Segment Start: Data in this exercise

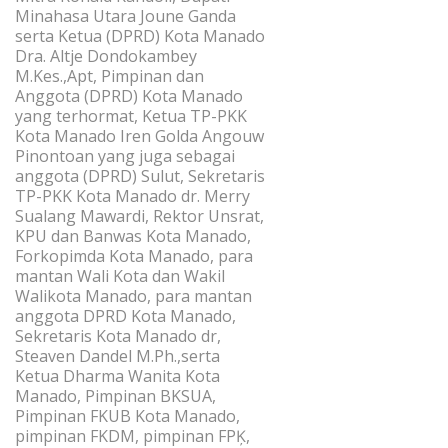
Minahasa Utara Joune Ganda
serta Ketua (DPRD) Kota Manado
Dra. Altje Dondokambey
M.Kes.,Apt, Pimpinan dan
Anggota (DPRD) Kota Manado
yang terhormat, Ketua TP-PKK
Kota Manado Iren Golda Angouw
Pinontoan yang juga sebagai
anggota (DPRD) Sulut, Sekretaris
TP-PKK Kota Manado dr. Merry
Sualang Mawardi, Rektor Unsrat,
KPU dan Banwas Kota Manado,
Forkopimda Kota Manado, para
mantan Wali Kota dan Wakil
Walikota Manado, para mantan
anggota DPRD Kota Manado,
Sekretaris Kota Manado dr,
Steaven Dandel M.Ph.,serta
Ketua Dharma Wanita Kota
Manado, Pimpinan BKSUA,
Pimpinan FKUB Kota Manado,
pimpinan FKDM, pimpinan FPĶ,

Segment End: Data in this exercise

Problem >>
Write out exactly the lines of the entries above that run from the line containing "Forkopimda Kota Manado, para" through the last line, including both.

Reply to the exercise >>
Forkopimda Kota Manado, para
mantan Wali Kota dan Wakil
Walikota Manado, para mantan
anggota DPRD Kota Manado,
Sekretaris Kota Manado dr,
Steaven Dandel M.Ph.,serta
Ketua Dharma Wanita Kota
Manado, Pimpinan BKSUA,
Pimpinan FKUB Kota Manado,
pimpinan FKDM, pimpinan FPĶ,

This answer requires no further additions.